The Wide, Wide World was Warner's first novel. Henry carried it around New York City to various publishing houses, but it was rejected over and over. Then he took it to George Palmer Putnam. Putnam wasn't too sure about this sentimental novel, either, but his mother insisted that he publish it, telling him he should publish it even if he never published another book. So he grudgingly agreed, and it came out on this day in 1850, just in time for Christmas. The Wide, Wide World was an immediate success — it went through 14 editions in two years. But it still didn't make Susan Warner rich — the novel was extremely popular in England, where it sold 100,000 copies in 10 years, but of the 20 publishing houses that printed it there, one paid her a small advance and the rest didn't pay her at all. The next winter, despite lots of fan mail and huge sales, the Warners were still struggling.
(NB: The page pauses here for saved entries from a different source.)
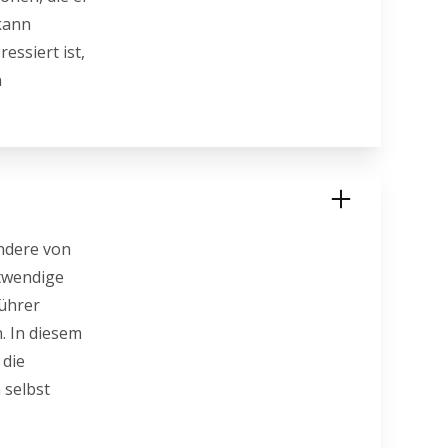
 kann
essiert ist,
n
ondere von
otwendige
führer
. In diesem
 die
 selbst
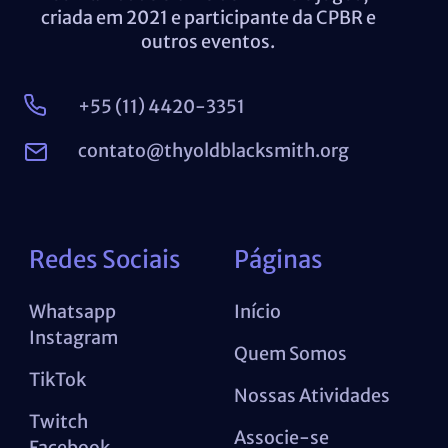
criada em 2021 e participante da CPBR e
outros eventos.
+55 (11) 4420-3351
contato@thyoldblacksmith.org
Redes Sociais
Páginas
Whatsapp
Início
Instagram
Quem Somos
TikTok
Nossas Atividades
Twitch
Associe-se
Facebook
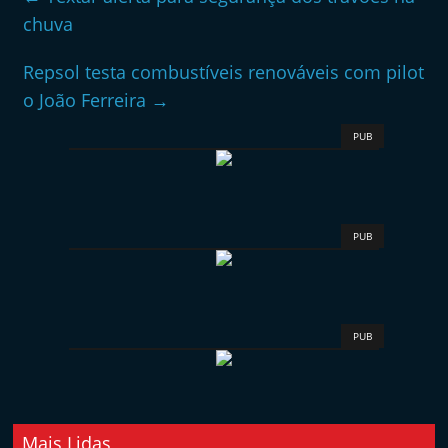
chuva
Repsol testa combustíveis renováveis com pilot
o João Ferreira
→
PUB
PUB
PUB
Mais Lidas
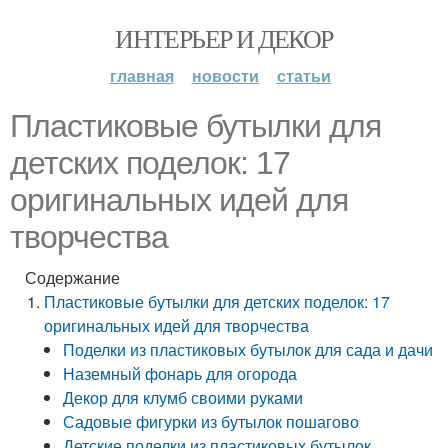
ИНТЕРЬЕР И ДЕКОР
главная
новости
статьи
Пластиковые бутылки для
детских поделок: 17
оригинальных идей для
творчества
Содержание
Пластиковые бутылки для детских поделок: 17
оригинальных идей для творчества
Поделки из пластиковых бутылок для сада и дачи
Наземный фонарь для огорода
Декор для клумб своими руками
Садовые фигурки из бутылок пошагово
Детские поделки из пластиковых бутылок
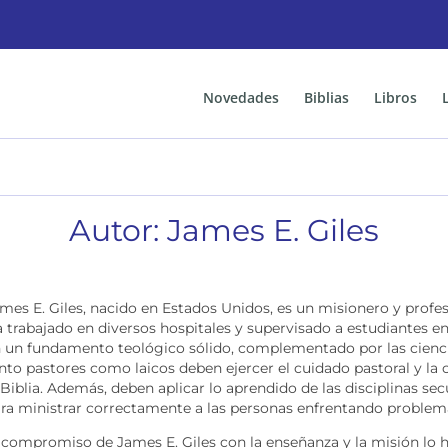
Novedades
Biblias
Libros
Autor: James E. Giles
mes E. Giles, nacido en Estados Unidos, es un misionero y profes
 trabajado en diversos hospitales y supervisado a estudiantes e
 un fundamento teológico sólido, complementado por las cienci
nto pastores como laicos deben ejercer el cuidado pastoral y la
 Biblia. Además, deben aplicar lo aprendido de las disciplinas se
ra ministrar correctamente a las personas enfrentando proble
 compromiso de James E. Giles con la enseñanza y la misión lo h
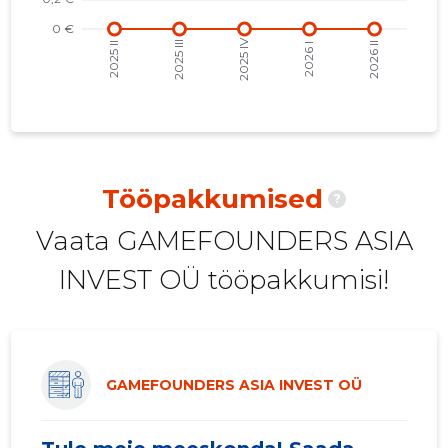
2021 II
-
-
2021 I
-
-
2020 IV
-
-
2020 III
-
-
2020 II
-
-
Tööpakkumised
?
2020 I
-
-
Vaata GAMEFOUNDERS ASIA
2019 IV
-
-
INVEST OÜ tööpakkumisi!
2019 III
-
-
2019 II
-
-
2019 I
-
-
GAMEFOUNDERS ASIA INVEST OÜ
2018 IV
-
-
She wrote in her journal: "The Island, alas! looks to me a dismal place for us to be locked up in for the winter; without a grown servant, without books, without a piano, without church, without a friend's face, without anybody to get wood but father, without resources to draw upon but the Bible, the Penny Cyclopaedia, and imagination; without ready money to go to market, without earning anything, without any brilliant prospects for the future, unless indeed the Wide World should prove to us a richer storehouse than it does to most people. Well, we are strangely cool, but it may be in part because we are strangely cold. I have been all but thinking of a governess's place — anything but living on nothing, or on borrowed money."

From the archives:

It's the birthday of French novelist Gustave Flaubert, (books by this author) born in Rouen, France (1821). Madame Bovary (1857) is now considered Flaubert's great masterpiece, but in his lifetime he was best known for his second book, Salammbô (1862), a novel about pagan rituals and human sacrifice that became a huge best-seller when it was published, though it is rarely read today.